SUPPLIED RECORDS below:
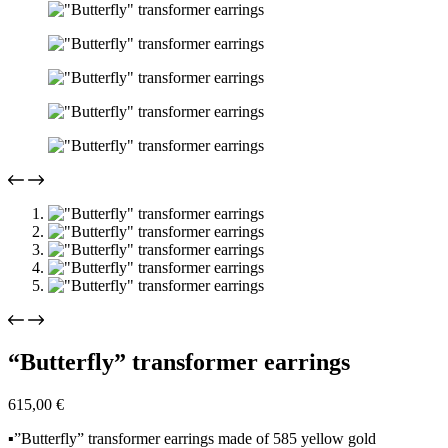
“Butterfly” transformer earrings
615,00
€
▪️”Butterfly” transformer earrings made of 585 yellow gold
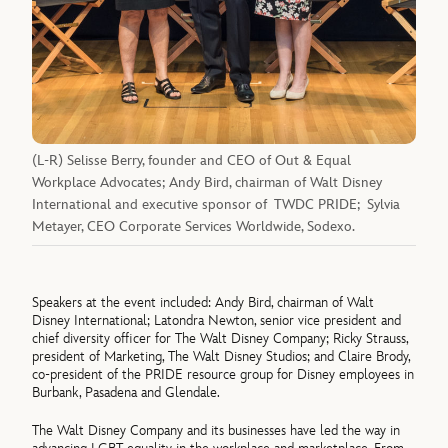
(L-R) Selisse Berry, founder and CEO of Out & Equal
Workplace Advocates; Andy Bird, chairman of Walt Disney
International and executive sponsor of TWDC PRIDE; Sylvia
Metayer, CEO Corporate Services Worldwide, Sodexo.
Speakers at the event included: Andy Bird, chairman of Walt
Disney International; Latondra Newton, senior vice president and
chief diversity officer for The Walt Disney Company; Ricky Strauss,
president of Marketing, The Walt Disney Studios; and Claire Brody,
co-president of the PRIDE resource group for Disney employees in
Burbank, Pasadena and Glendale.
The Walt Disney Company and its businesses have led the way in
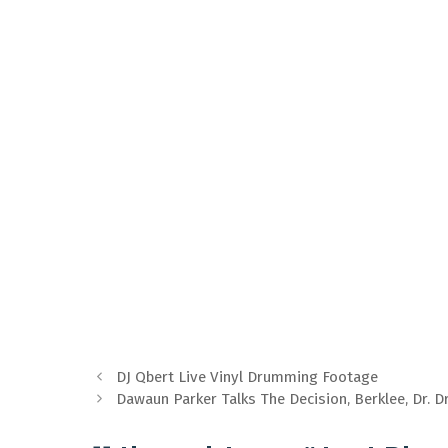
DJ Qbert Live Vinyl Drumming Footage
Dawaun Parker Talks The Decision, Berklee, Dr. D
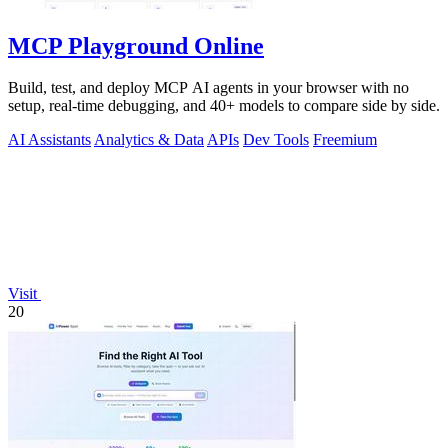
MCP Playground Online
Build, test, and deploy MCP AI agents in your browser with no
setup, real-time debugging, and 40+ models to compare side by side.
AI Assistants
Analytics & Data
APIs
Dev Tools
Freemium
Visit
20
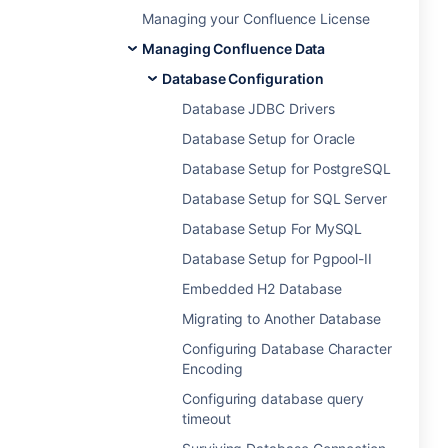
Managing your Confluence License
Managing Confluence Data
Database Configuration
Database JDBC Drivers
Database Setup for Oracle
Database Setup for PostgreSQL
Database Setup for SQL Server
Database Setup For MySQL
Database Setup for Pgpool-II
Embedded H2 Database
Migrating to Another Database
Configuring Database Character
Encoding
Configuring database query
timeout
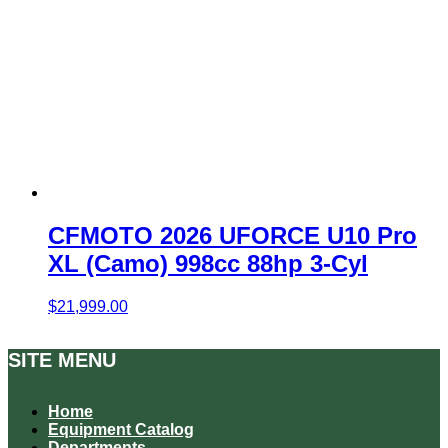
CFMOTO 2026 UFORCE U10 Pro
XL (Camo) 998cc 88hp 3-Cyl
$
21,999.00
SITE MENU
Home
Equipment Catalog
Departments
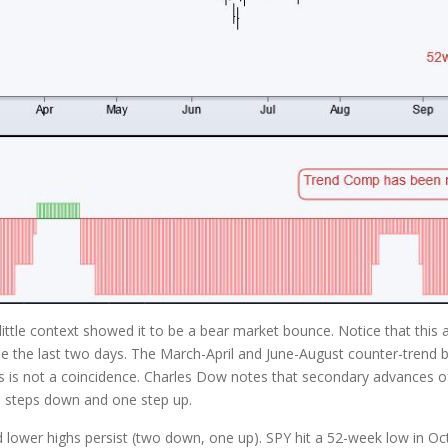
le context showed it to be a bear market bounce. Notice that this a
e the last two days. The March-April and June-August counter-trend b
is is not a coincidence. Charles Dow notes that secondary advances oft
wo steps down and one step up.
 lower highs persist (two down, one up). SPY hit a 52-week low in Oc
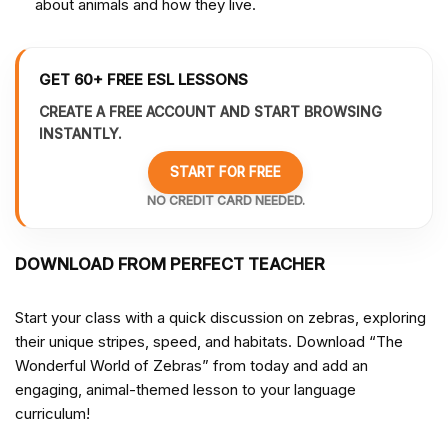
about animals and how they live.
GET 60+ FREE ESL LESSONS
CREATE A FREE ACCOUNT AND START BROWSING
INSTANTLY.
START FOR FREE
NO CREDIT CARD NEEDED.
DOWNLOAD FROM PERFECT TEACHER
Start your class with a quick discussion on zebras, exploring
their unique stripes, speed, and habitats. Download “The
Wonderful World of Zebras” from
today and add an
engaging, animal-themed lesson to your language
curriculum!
End of SUPPLIED RECORDS.
PROMPT
Exactly as written above, retype the lines starting at the one holding "International and executive" and ending at the one holding "Embedded H2 Database", both included, but not the pictures.

EXERCISE ANSWER
International and executive sponsor of TWDC PRIDE; Sylvia
Metayer, CEO Corporate Services Worldwide, Sodexo.
Speakers at the event included: Andy Bird, chairman of Walt
Disney International; Latondra Newton, senior vice president and
chief diversity officer for The Walt Disney Company; Ricky Strauss,
president of Marketing, The Walt Disney Studios; and Claire Brody,
co-president of the PRIDE resource group for Disney employees in
Burbank, Pasadena and Glendale.
The Walt Disney Company and its businesses have led the way in
DJ Qbert Live Vinyl Drumming Footage
Dawaun Parker Talks The Decision, Berklee, Dr. D
MCP Playground Online
Build, test, and deploy MCP AI agents in your browser with no
setup, real-time debugging, and 40+ models to compare side by side.
AI Assistants
Analytics & Data
APIs
Dev Tools
Freemium
Visit
20
Managing your Confluence License
Managing Confluence Data
Database Configuration
Database JDBC Drivers
Database Setup for Oracle
Database Setup for PostgreSQL
Database Setup for SQL Server
Database Setup For MySQL
Database Setup for Pgpool-II
Embedded H2 Database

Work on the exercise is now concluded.